Mark Goldring announced on Wednesday he would stand down from Oxfam GB at the end of the year in order to allow fresh leadership to navigate past recent criticism.
He rejoined Oxfam in 2013, about three years after the scandal, and the charity denied his exit is related to his handling of the fallout.
Mr Goldring said: “Following the very public exposure of Oxfam’s past failings, we have redoubled our efforts to ensure that Oxfam is a safe and respectful place for all who have contact with us.

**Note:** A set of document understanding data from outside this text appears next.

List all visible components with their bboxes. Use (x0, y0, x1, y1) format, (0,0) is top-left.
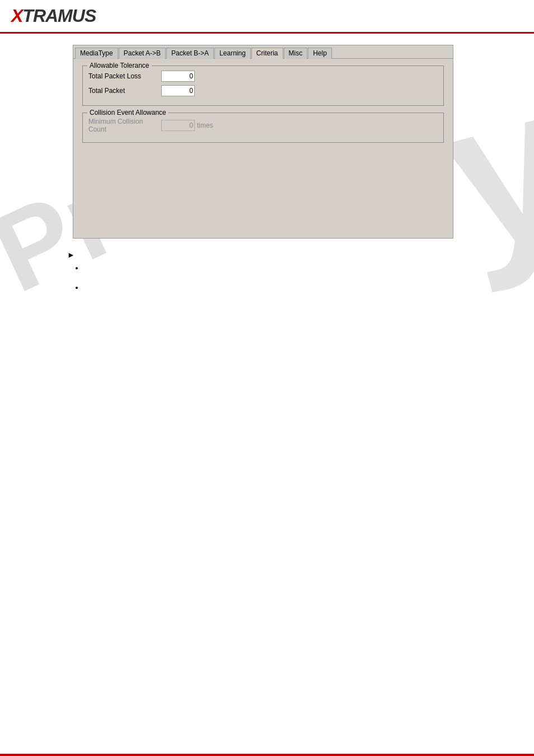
tab-panel: MediaType Packet A->B Packet B->A Learni… (73, 45, 453, 239)
bullet-list (67, 264, 500, 292)
total-packet-loss-row: Total Packet Loss (88, 71, 438, 82)
logo-tramus: TRAMUS (22, 6, 96, 26)
tab-packet-ab[interactable]: Packet A->B (119, 48, 166, 59)
logo-x: X (11, 6, 22, 26)
notes-section: ► (17, 244, 517, 309)
logo: XTRAMUS (11, 6, 96, 26)
minimum-collision-input (161, 120, 195, 131)
footer-bar (0, 754, 534, 756)
bullet-item-1 (84, 264, 500, 272)
tab-packet-ba[interactable]: Packet B->A (166, 48, 214, 59)
total-packet-loss-input[interactable] (161, 71, 195, 82)
header: XTRAMUS (0, 0, 534, 34)
arrow-item: ► (67, 250, 500, 259)
total-packet-row: Total Packet (88, 85, 438, 96)
total-packet-label: Total Packet (88, 87, 161, 95)
tab-bar: MediaType Packet A->B Packet B->A Learni… (73, 45, 453, 59)
tab-help[interactable]: Help (308, 48, 332, 59)
total-packet-loss-label: Total Packet Loss (88, 72, 161, 80)
times-suffix: times (197, 122, 213, 129)
allowable-tolerance-legend: Allowable Tolerance (87, 62, 152, 69)
tab-misc[interactable]: Misc (284, 48, 308, 59)
allowable-tolerance-group: Allowable Tolerance Total Packet Loss To… (82, 66, 444, 106)
tab-learning[interactable]: Learning (214, 48, 251, 59)
collision-event-legend: Collision Event Allowance (87, 109, 168, 116)
minimum-collision-row: Minimum Collision Count times (88, 118, 438, 133)
total-packet-input[interactable] (161, 85, 195, 96)
minimum-collision-label: Minimum Collision Count (88, 118, 161, 133)
tab-mediatype[interactable]: MediaType (75, 48, 118, 59)
tab-criteria[interactable]: Criteria (251, 48, 283, 59)
bullet-item-2 (84, 283, 500, 292)
collision-event-group: Collision Event Allowance Minimum Collis… (82, 113, 444, 143)
criteria-tab-content: Allowable Tolerance Total Packet Loss To… (73, 59, 453, 238)
arrow-right-icon: ► (67, 250, 75, 259)
main-content: MediaType Packet A->B Packet B->A Learni… (0, 34, 534, 320)
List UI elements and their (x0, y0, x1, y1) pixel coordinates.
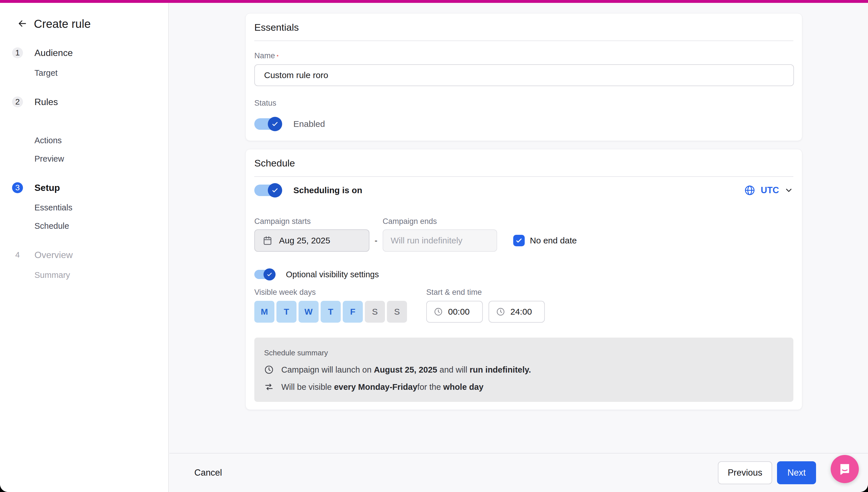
schedule-summary-title: Schedule summary (264, 348, 784, 358)
chevron-down-icon (784, 186, 793, 195)
brand-accent-bar (0, 0, 868, 3)
cancel-button[interactable]: Cancel (193, 467, 224, 478)
chat-bubble-icon (837, 462, 852, 476)
sidebar-item-target[interactable]: Target (34, 68, 58, 77)
start-end-time-label: Start & end time (426, 288, 482, 297)
sidebar-item-actions[interactable]: Actions (34, 136, 62, 145)
step-number-badge: 3 (12, 182, 23, 193)
campaign-starts-label: Campaign starts (254, 217, 382, 226)
timezone-value: UTC (761, 185, 779, 195)
sidebar-item-schedule[interactable]: Schedule (34, 221, 69, 230)
step-label: Overview (34, 250, 73, 260)
schedule-summary-box: Schedule summary Campaign will launch on… (254, 338, 793, 402)
start-time-value: 00:00 (448, 307, 470, 317)
toggle-knob (264, 268, 276, 280)
campaign-start-date-input[interactable]: Aug 25, 2025 (254, 229, 369, 252)
back-button[interactable] (16, 17, 29, 30)
name-label: Name (254, 51, 275, 60)
schedule-heading: Schedule (254, 157, 793, 169)
rule-name-input[interactable] (254, 64, 794, 86)
status-label: Status (254, 99, 276, 107)
scheduling-state-label: Scheduling is on (293, 186, 362, 195)
wizard-footer: Cancel Previous Next (169, 453, 868, 492)
globe-icon (744, 184, 755, 196)
step-number-badge: 4 (12, 249, 23, 260)
end-time-input[interactable]: 24:00 (489, 301, 545, 323)
optional-visibility-toggle[interactable] (254, 270, 274, 279)
essentials-heading: Essentials (254, 22, 793, 33)
sidebar-item-summary[interactable]: Summary (34, 270, 70, 279)
arrow-left-icon (17, 18, 28, 29)
campaign-end-date-input[interactable]: Will run indefinitely (382, 229, 497, 252)
main-content: Essentials Name* Status Enabled Sc (169, 3, 868, 492)
status-value: Enabled (293, 119, 325, 129)
optional-visibility-label: Optional visibility settings (286, 270, 379, 279)
divider (254, 176, 793, 177)
clock-icon (434, 307, 443, 316)
required-asterisk: * (277, 54, 278, 59)
toggle-knob (268, 183, 282, 197)
end-time-value: 24:00 (510, 307, 532, 317)
no-end-date-label: No end date (530, 236, 577, 245)
calendar-icon (262, 236, 273, 246)
step-label: Audience (34, 48, 73, 58)
day-button-tuesday[interactable]: T (276, 301, 297, 323)
previous-button[interactable]: Previous (718, 461, 772, 484)
sidebar-step-overview[interactable]: 4 Overview (12, 249, 73, 261)
sidebar-step-rules[interactable]: 2 Rules (12, 96, 58, 108)
start-time-input[interactable]: 00:00 (426, 301, 483, 323)
summary-line-visibility-text: Will be visible every Monday-Fridayfor t… (281, 383, 483, 392)
schedule-card: Schedule Scheduling is on UTC Campaign s (245, 149, 802, 410)
campaign-start-date-value: Aug 25, 2025 (279, 236, 330, 245)
next-button[interactable]: Next (777, 461, 816, 484)
summary-line-launch-text: Campaign will launch on August 25, 2025 … (281, 365, 531, 375)
chat-launcher-button[interactable] (831, 455, 859, 483)
status-toggle[interactable] (254, 118, 281, 130)
step-label: Rules (34, 97, 58, 107)
no-end-date-checkbox[interactable] (513, 235, 525, 246)
date-range-separator: - (369, 236, 382, 245)
day-button-friday[interactable]: F (343, 301, 363, 323)
check-icon (271, 187, 279, 194)
sidebar-item-preview[interactable]: Preview (34, 154, 64, 163)
page-title: Create rule (34, 17, 91, 30)
step-label: Setup (34, 182, 60, 193)
check-icon (266, 271, 273, 277)
create-rule-screen: Create rule 1 Audience Target 2 Rules Ac… (0, 0, 868, 492)
visible-week-days-label: Visible week days (254, 288, 426, 297)
campaign-ends-label: Campaign ends (382, 217, 437, 226)
check-icon (515, 237, 523, 244)
step-number-badge: 2 (12, 96, 23, 107)
divider (254, 41, 793, 41)
day-button-saturday[interactable]: S (365, 301, 385, 323)
sidebar-step-audience[interactable]: 1 Audience (12, 47, 73, 59)
scheduling-toggle[interactable] (254, 184, 281, 196)
essentials-card: Essentials Name* Status Enabled (245, 13, 802, 141)
day-button-thursday[interactable]: T (321, 301, 341, 323)
sidebar-step-setup[interactable]: 3 Setup (12, 181, 60, 194)
wizard-sidebar: Create rule 1 Audience Target 2 Rules Ac… (0, 3, 169, 492)
summary-line-visibility: Will be visible every Monday-Fridayfor t… (264, 382, 784, 392)
clock-icon (496, 307, 505, 316)
repeat-icon (264, 382, 274, 392)
day-button-sunday[interactable]: S (387, 301, 407, 323)
day-button-wednesday[interactable]: W (299, 301, 319, 323)
summary-line-launch: Campaign will launch on August 25, 2025 … (264, 365, 784, 375)
check-icon (271, 120, 279, 128)
step-number-badge: 1 (12, 47, 23, 58)
campaign-end-placeholder: Will run indefinitely (391, 236, 463, 245)
sidebar-item-essentials[interactable]: Essentials (34, 203, 72, 212)
day-button-monday[interactable]: M (254, 301, 274, 323)
timezone-selector[interactable]: UTC (744, 184, 793, 196)
clock-icon (264, 365, 274, 375)
toggle-knob (268, 117, 282, 131)
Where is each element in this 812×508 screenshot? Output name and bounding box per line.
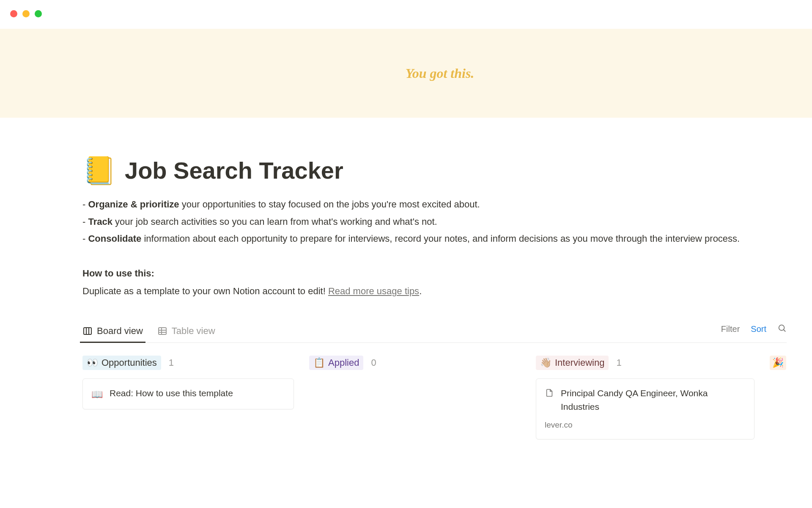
card-how-to-use[interactable]: 📖 Read: How to use this template (82, 378, 294, 409)
column-label[interactable]: 👋🏼 Interviewing (536, 356, 609, 370)
column-name: Applied (328, 357, 359, 368)
bullet-2: - Track your job search activities so yo… (82, 213, 787, 231)
column-header: 👋🏼 Interviewing 1 (536, 356, 754, 370)
card-subtitle: lever.co (545, 419, 746, 431)
column-header: 📋 Applied 0 (309, 356, 521, 370)
minimize-window-button[interactable] (22, 10, 30, 17)
column-interviewing[interactable]: 👋🏼 Interviewing 1 Principal Candy QA Eng… (536, 356, 754, 439)
page-cover[interactable]: You got this. (0, 29, 812, 118)
svg-line-8 (784, 329, 786, 331)
maximize-window-button[interactable] (35, 10, 42, 17)
svg-point-7 (779, 325, 785, 330)
page-icon[interactable]: 📒 (82, 157, 116, 184)
filter-button[interactable]: Filter (721, 324, 740, 334)
page-icon (545, 387, 554, 401)
board-icon (82, 326, 93, 336)
column-count: 0 (371, 357, 376, 368)
column-opportunities[interactable]: 👀 Opportunities 1 📖 Read: How to use thi… (82, 356, 294, 439)
column-label[interactable]: 👀 Opportunities (82, 356, 161, 370)
search-icon (777, 323, 787, 333)
table-icon (157, 326, 167, 336)
column-emoji: 📋 (313, 357, 325, 368)
usage-tips-link[interactable]: Read more usage tips (328, 286, 419, 296)
page-title[interactable]: Job Search Tracker (125, 157, 343, 184)
database-views-bar: Board view Table view Filter Sort (82, 321, 787, 343)
page-title-row: 📒 Job Search Tracker (82, 157, 787, 184)
tab-table-label: Table view (172, 326, 215, 337)
cover-text: You got this. (406, 66, 475, 81)
tab-board-label: Board view (97, 326, 143, 337)
bullet-3: - Consolidate information about each opp… (82, 230, 787, 248)
party-icon: 🎉 (770, 356, 786, 370)
howto-text: Duplicate as a template to your own Noti… (82, 283, 787, 300)
close-window-button[interactable] (10, 10, 17, 17)
column-emoji: 👋🏼 (540, 357, 551, 368)
column-label[interactable]: 📋 Applied (309, 356, 363, 370)
tab-board-view[interactable]: Board view (82, 321, 143, 342)
page-content: 📒 Job Search Tracker - Organize & priori… (82, 157, 787, 439)
views-actions: Filter Sort (721, 323, 787, 341)
column-applied[interactable]: 📋 Applied 0 (309, 356, 521, 439)
tab-table-view[interactable]: Table view (157, 321, 215, 342)
card-title: Principal Candy QA Engineer, Wonka Indus… (561, 387, 746, 413)
howto-title: How to use this: (82, 265, 787, 282)
column-count: 1 (169, 357, 174, 368)
svg-rect-3 (159, 328, 166, 334)
book-icon: 📖 (91, 387, 103, 401)
column-header: 👀 Opportunities 1 (82, 356, 294, 370)
column-name: Interviewing (555, 357, 604, 368)
svg-rect-0 (84, 328, 91, 334)
bullet-1: - Organize & prioritize your opportuniti… (82, 196, 787, 213)
sort-button[interactable]: Sort (751, 324, 766, 334)
board: 👀 Opportunities 1 📖 Read: How to use thi… (82, 356, 787, 439)
column-name: Opportunities (102, 357, 157, 368)
card-title: Read: How to use this template (110, 387, 233, 400)
search-button[interactable] (777, 323, 787, 335)
window-traffic-lights (10, 10, 42, 17)
column-overflow[interactable]: 🎉 (770, 356, 787, 439)
page-description[interactable]: - Organize & prioritize your opportuniti… (82, 196, 787, 300)
card-wonka-qa[interactable]: Principal Candy QA Engineer, Wonka Indus… (536, 378, 754, 439)
column-emoji: 👀 (87, 357, 98, 368)
column-count: 1 (616, 357, 621, 368)
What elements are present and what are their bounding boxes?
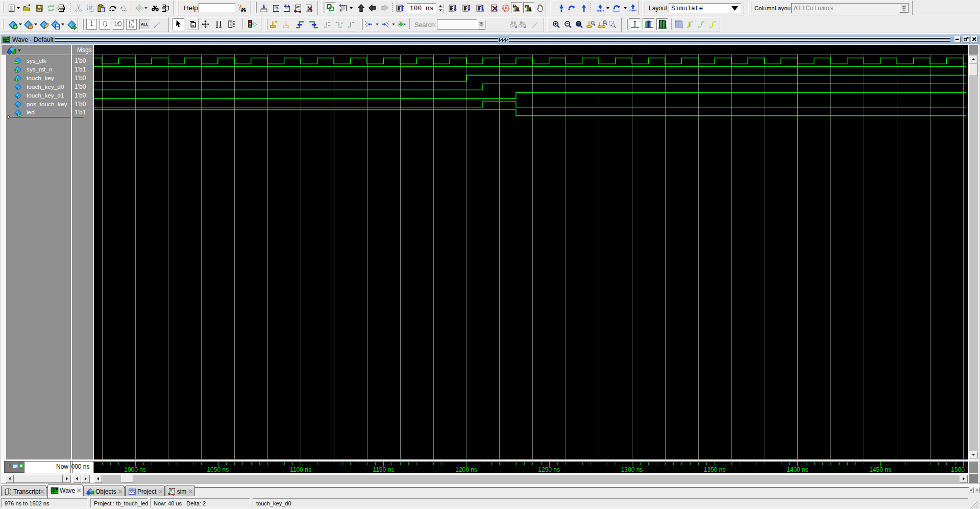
svg-text:1000 ns: 1000 ns — [124, 466, 146, 473]
svg-text:1300 ns: 1300 ns — [621, 466, 643, 473]
svg-text:1050 ns: 1050 ns — [207, 466, 229, 473]
svg-text:1250 ns: 1250 ns — [538, 466, 560, 473]
svg-text:1400 ns: 1400 ns — [787, 466, 808, 473]
svg-text:1200 ns: 1200 ns — [455, 466, 477, 473]
svg-text:1100 ns: 1100 ns — [290, 466, 311, 473]
svg-text:1350 ns: 1350 ns — [704, 466, 726, 473]
svg-text:1450 ns: 1450 ns — [869, 466, 891, 473]
svg-text:1150 ns: 1150 ns — [373, 466, 394, 473]
svg-text:1500: 1500 — [951, 466, 965, 473]
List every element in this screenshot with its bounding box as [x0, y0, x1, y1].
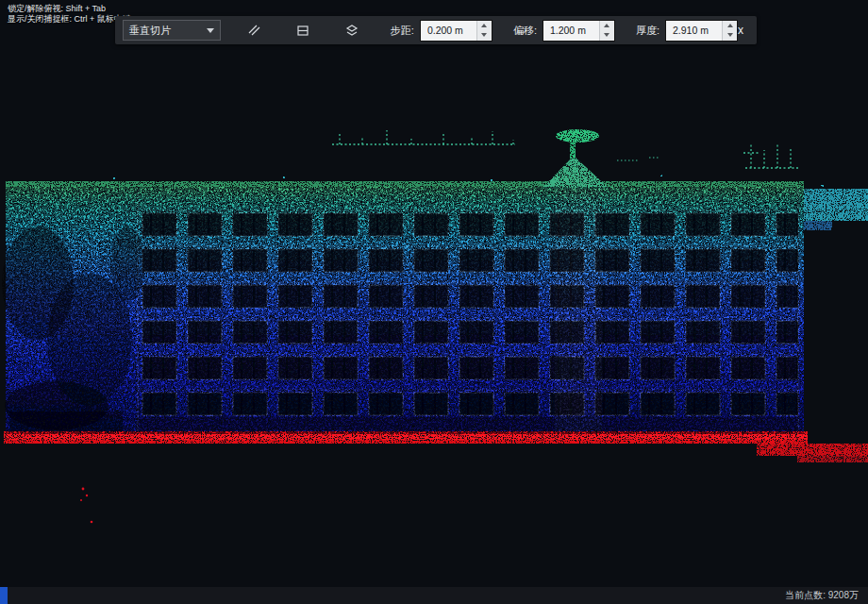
- chevron-down-icon: [207, 28, 214, 33]
- thickness-input[interactable]: [666, 21, 722, 41]
- thickness-field: [665, 20, 738, 42]
- offset-spinner-down[interactable]: [600, 30, 614, 41]
- thickness-spinner-up[interactable]: [723, 21, 737, 31]
- toolbar-icon-group: [243, 20, 362, 41]
- slice-plane-icon[interactable]: [292, 20, 313, 41]
- step-input[interactable]: [421, 21, 476, 41]
- offset-input[interactable]: [543, 21, 599, 41]
- slice-mode-dropdown[interactable]: 垂直切片: [123, 20, 221, 41]
- thickness-spinner-down[interactable]: [723, 30, 737, 41]
- step-label: 步距:: [391, 24, 414, 38]
- offset-spinner-up[interactable]: [600, 21, 614, 31]
- step-field: [420, 20, 492, 42]
- status-bar: 当前点数: 9208万: [0, 587, 868, 604]
- point-cloud-viewport[interactable]: [0, 0, 868, 604]
- close-button[interactable]: x: [738, 25, 743, 36]
- step-spinner-up[interactable]: [477, 21, 492, 31]
- slice-layers-icon[interactable]: [342, 20, 362, 41]
- thickness-label: 厚度:: [636, 24, 659, 38]
- point-cloud-render: [0, 0, 868, 604]
- offset-spinner: [599, 21, 614, 41]
- help-overlay: 锁定/解除俯视: Shift + Tab 显示/关闭捕捉框: Ctrl + 鼠标…: [8, 4, 131, 25]
- help-line-lock: 锁定/解除俯视: Shift + Tab: [8, 4, 131, 14]
- slice-toolbar: 垂直切片 步距: 偏移:: [115, 16, 757, 44]
- help-line-snap: 显示/关闭捕捉框: Ctrl + 鼠标中键: [8, 14, 131, 25]
- offset-field: [542, 20, 615, 42]
- step-spinner: [476, 21, 492, 41]
- slice-mode-label: 垂直切片: [129, 24, 171, 38]
- offset-label: 偏移:: [513, 24, 537, 38]
- point-count-label: 当前点数: 9208万: [785, 589, 859, 602]
- thickness-spinner: [722, 21, 737, 41]
- status-accent-block: [0, 587, 8, 604]
- slice-line-icon[interactable]: [243, 20, 264, 41]
- step-spinner-down[interactable]: [477, 30, 492, 41]
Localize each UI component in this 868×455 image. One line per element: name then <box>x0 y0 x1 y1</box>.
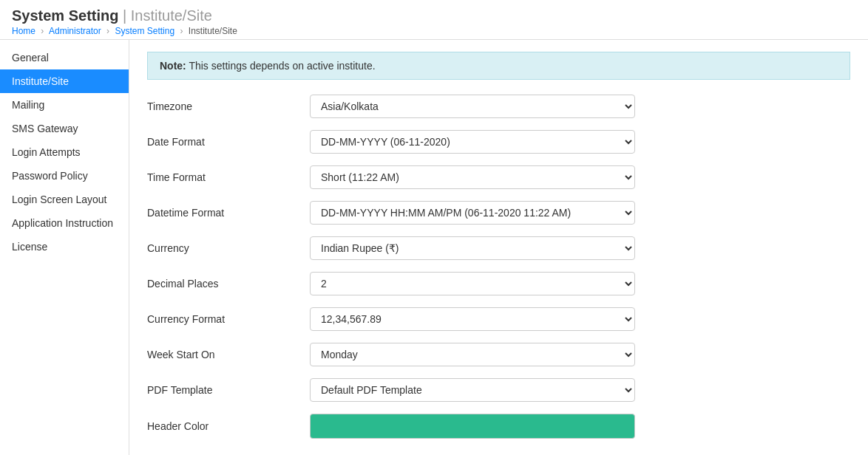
form-row-9: Header Color <box>147 414 850 439</box>
form-select-6[interactable]: 12,34,567.891,234,567.89 <box>310 307 635 331</box>
note-box: Note: This settings depends on active in… <box>147 52 850 80</box>
settings-form: TimezoneAsia/KolkataUTCAmerica/New_YorkD… <box>147 95 850 439</box>
header-color-picker[interactable] <box>310 414 635 439</box>
form-select-2[interactable]: Short (11:22 AM)Long (11:22:00 AM) <box>310 165 635 189</box>
form-row-5: Decimal Places0123 <box>147 272 850 295</box>
sidebar-item-application-instruction[interactable]: Application Instruction <box>0 211 129 235</box>
sidebar-item-sms-gateway[interactable]: SMS Gateway <box>0 117 129 140</box>
form-select-7[interactable]: MondaySundaySaturday <box>310 343 635 366</box>
sidebar-item-login-attempts[interactable]: Login Attempts <box>0 140 129 164</box>
form-label-0: Timezone <box>147 100 310 112</box>
breadcrumb-sep-1: › <box>41 26 44 36</box>
form-row-7: Week Start OnMondaySundaySaturday <box>147 343 850 366</box>
sidebar-item-general[interactable]: General <box>0 46 129 69</box>
title-main: System Setting <box>12 7 118 24</box>
sidebar-item-license[interactable]: License <box>0 235 129 259</box>
page-header: System Setting | Institute/Site Home › A… <box>0 0 868 40</box>
form-row-8: PDF TemplateDefault PDF Template <box>147 378 850 402</box>
breadcrumb-sep-3: › <box>180 26 183 36</box>
form-row-3: Datetime FormatDD-MM-YYYY HH:MM AM/PM (0… <box>147 201 850 225</box>
breadcrumb-system-setting[interactable]: System Setting <box>115 26 174 36</box>
breadcrumb-home[interactable]: Home <box>12 26 35 36</box>
form-row-1: Date FormatDD-MM-YYYY (06-11-2020)MM-DD-… <box>147 130 850 154</box>
form-label-1: Date Format <box>147 136 310 148</box>
sidebar: GeneralInstitute/SiteMailingSMS GatewayL… <box>0 40 129 455</box>
title-separator: | <box>123 7 131 24</box>
page-title: System Setting | Institute/Site <box>12 7 856 24</box>
title-sub: Institute/Site <box>131 7 212 24</box>
form-select-1[interactable]: DD-MM-YYYY (06-11-2020)MM-DD-YYYY (11-06… <box>310 130 635 154</box>
breadcrumb-sep-2: › <box>106 26 109 36</box>
form-row-2: Time FormatShort (11:22 AM)Long (11:22:0… <box>147 165 850 189</box>
form-label-8: PDF Template <box>147 384 310 396</box>
breadcrumb-administrator[interactable]: Administrator <box>49 26 101 36</box>
sidebar-item-mailing[interactable]: Mailing <box>0 93 129 117</box>
form-label-7: Week Start On <box>147 349 310 360</box>
form-select-0[interactable]: Asia/KolkataUTCAmerica/New_York <box>310 95 635 118</box>
form-row-6: Currency Format12,34,567.891,234,567.89 <box>147 307 850 331</box>
form-row-0: TimezoneAsia/KolkataUTCAmerica/New_York <box>147 95 850 118</box>
form-label-6: Currency Format <box>147 313 310 325</box>
main-content: Note: This settings depends on active in… <box>129 40 868 455</box>
note-prefix: Note: <box>160 60 186 72</box>
sidebar-item-institute-site[interactable]: Institute/Site <box>0 69 129 93</box>
form-label-9: Header Color <box>147 420 310 432</box>
form-label-5: Decimal Places <box>147 278 310 290</box>
breadcrumb: Home › Administrator › System Setting › … <box>12 26 856 36</box>
form-label-3: Datetime Format <box>147 207 310 219</box>
form-row-4: CurrencyIndian Rupee (₹)US Dollar ($)Eur… <box>147 236 850 260</box>
layout: GeneralInstitute/SiteMailingSMS GatewayL… <box>0 40 868 455</box>
form-select-4[interactable]: Indian Rupee (₹)US Dollar ($)Euro (€) <box>310 236 635 260</box>
breadcrumb-current: Institute/Site <box>189 26 237 36</box>
note-text: This settings depends on active institut… <box>189 60 375 72</box>
form-select-8[interactable]: Default PDF Template <box>310 378 635 402</box>
form-label-2: Time Format <box>147 171 310 183</box>
sidebar-item-password-policy[interactable]: Password Policy <box>0 164 129 188</box>
form-select-3[interactable]: DD-MM-YYYY HH:MM AM/PM (06-11-2020 11:22… <box>310 201 635 225</box>
sidebar-item-login-screen-layout[interactable]: Login Screen Layout <box>0 188 129 211</box>
form-select-5[interactable]: 0123 <box>310 272 635 295</box>
form-label-4: Currency <box>147 242 310 254</box>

We are now laying strong foundations for recovery.
“I think that this journey will best be led by someone bringing fresh vision and energy and making a long-term commitment to see it through.”
Oxfam chairwoman Caroline Thomson said it was with “great sadness” she accepted the resignation of the man who battled the “test of a lifetime” at the charity.
Asked if the resignation is related to how he dealt with the crisis, an Oxfam spokeswoman said: “No, it’s absolutely not to do with his handling at all.”
Oxfam was plunged into crisis in February when it emerged some of its workers engaged in “sex parties” with prostitutes in the aftermath of 2010’s earthquake in the Caribbean country.
Mr Goldring apologised for the actions of charity staff when he appeared before MPs and also for his own comment to the Guardian that the charity was being attacked as if it had “murdered babies in their cots”.
Intense criticism over reports of sexual misconduct quickly led to the resignation of Oxfam’s then deputy chief executive, Penny Lawrence.
At that point, Mr Goldring said he would not step down unless the charity’s board lost faith in his leadership.
Mr Goldring, who first worked for Oxfam as Bangladesh country director in the 1990s, will continue to lead the charity until a successor is found.